Twitter Blocks Elon Musk's Buyout Effort by Diluting His Ownership Stake

Elon Musk is ready with ‘Plan B’ if Twitter rejects his proposal.

Elon Musk, the CEO of Tesla, indicated on Thursday that if the Board of Twitter rejects his proposal to gain the ownership of the entire company, he has a “Plan B,” according to a local media site.

Elon Musk’s aggressive proposal to purchase Twitter will be discussed at an emergency “all-hands meeting with staff” at 2 p.m. (local time) on Thursday, according to Twitter.
Elon Musk has stated that if the Twitter board of directors rejects his proposal to buy the firm, he has a “plan B,” according to The Spectator Index.
“Will do everything possible to keep as many stockholders in a privatized Twitter as the law allows,” he tweeted.

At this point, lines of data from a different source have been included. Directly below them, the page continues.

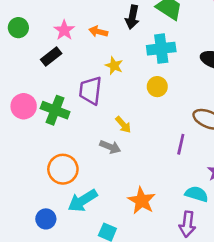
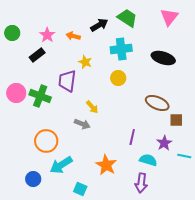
black arrow: (132, 17) -> (99, 25), turned -132
purple line: (181, 144) -> (132, 137), moved

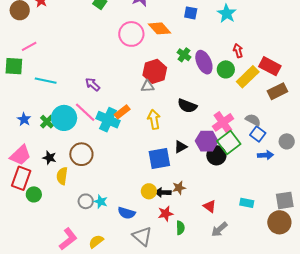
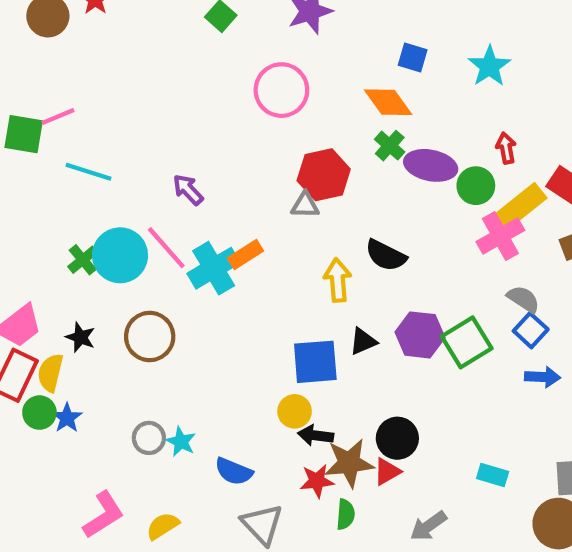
orange diamond: (159, 28) -> (388, 102), moved
pink line: (29, 46) -> (58, 116), moved
purple ellipse: (204, 62) -> (431, 165), turned -60
blue star: (24, 119) -> (67, 418), moved
yellow arrow: (154, 119) -> (338, 280), moved
cyan cross: (108, 120) -> (214, 268), turned 30
pink cross: (223, 122) -> (500, 236), moved
black circle: (216, 155) -> (397, 438), moved
yellow semicircle: (62, 176) -> (50, 373), moved
brown star: (179, 188) -> (349, 463), moved, size x1.6
yellow circle: (149, 191) -> (295, 411), moved
red triangle: (210, 206) -> (387, 472), moved, turned 48

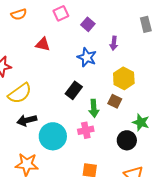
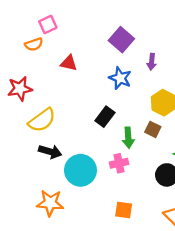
pink square: (61, 13) -> (48, 24), moved
orange semicircle: (19, 14) -> (34, 44), moved
purple square: (88, 24) -> (121, 40), size x1.5
black arrow: (27, 120) -> (50, 152), turned -150

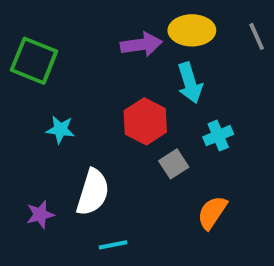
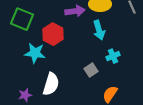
red hexagon: (145, 121) -> (53, 34), moved
cyan star: (60, 129) -> (35, 53), size x1.5

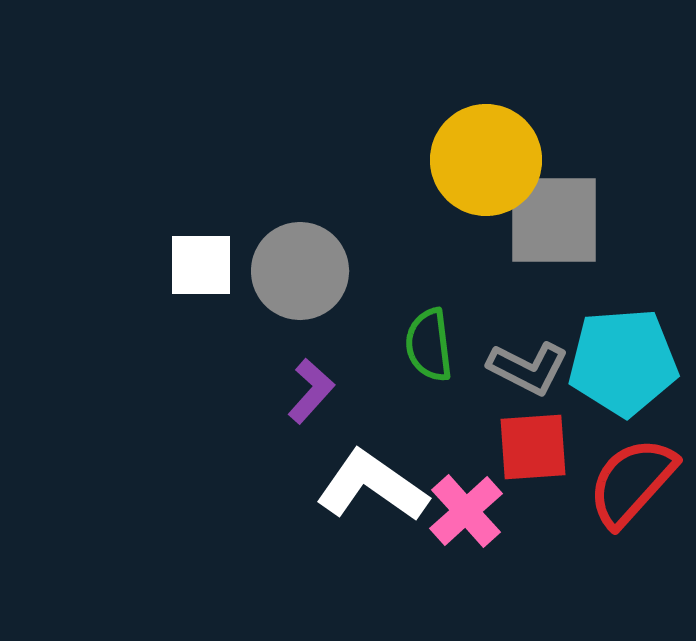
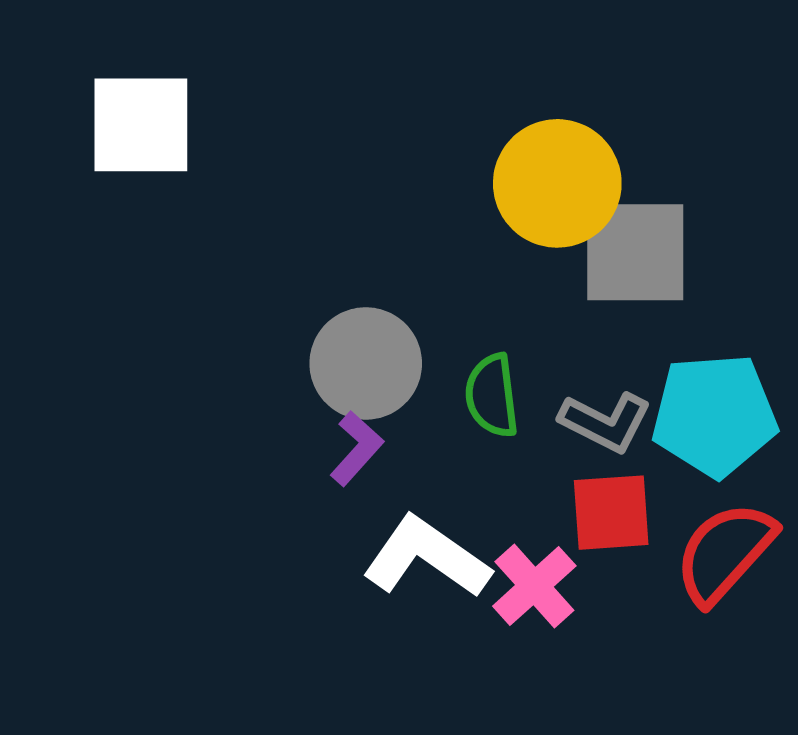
white square: (201, 265) -> (141, 125), moved, size x1.4
gray circle: (300, 271) -> (366, 363), moved

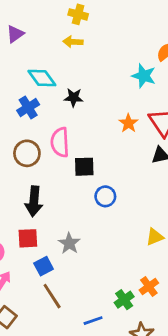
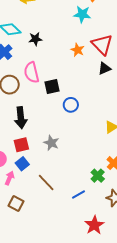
blue square: (44, 266) -> (22, 164), moved

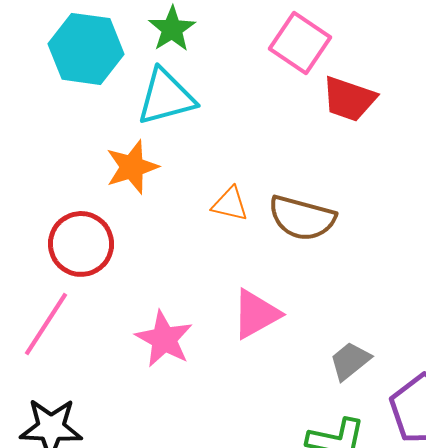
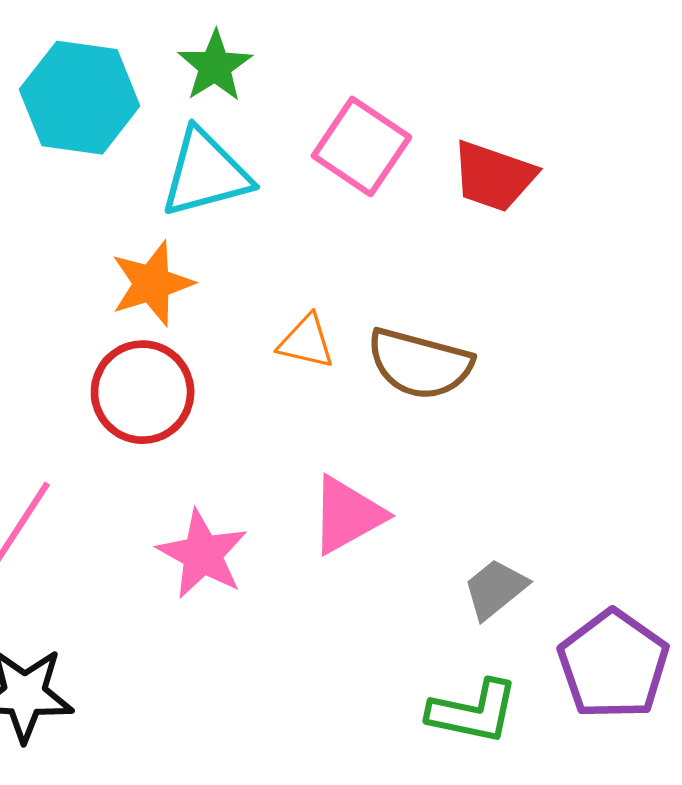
pink square: (300, 43) -> (361, 146), moved
red circle: (81, 244) -> (143, 392), moved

He tweets, “Interesting.” He claims that Twitter is the global forum for free communication and that it is important for a functional democracy. Please allow me to ask two questions. What percentage of Twitter does the Kingdom control, both directly and indirectly? What are the opinions of the Kingdom on journalistic freedom of expression?

According to reports in the media, Twitter officials have called an emergency “all-hands meeting with staff” to address Tesla CEO Elon Musk’s astronomical USD41.39 billion bid to buy the site.

On Thursday, Twitter announced that its Board of directors will consider Tesla CEO Elon Musk’s unsolicited, non-binding bid to buy the social media business.
In a statement, Twitter stated, “The Twitter Board of Directors will carefully evaluate the proposal to decide the course of action that it feels is in the best interest of the Company and all Twitter investors.”

The proposal was made in an amended 13D filing earlier today by the world’s richest man. Musk made a “best and last” offer to buy Twitter outright for USD 41.39 billion, or USD 54.20 per share in Cash.

“I invested in Twitter because I believe it has the potential to be a global forum for free expression, and I believe that free speech is a social requirement for a functioning democracy,” Musk said in his filing.

“However, after making my investment, I’ve come to recognize that the firm, in its current form, can neither prosper nor serve this societal necessity,” he stated.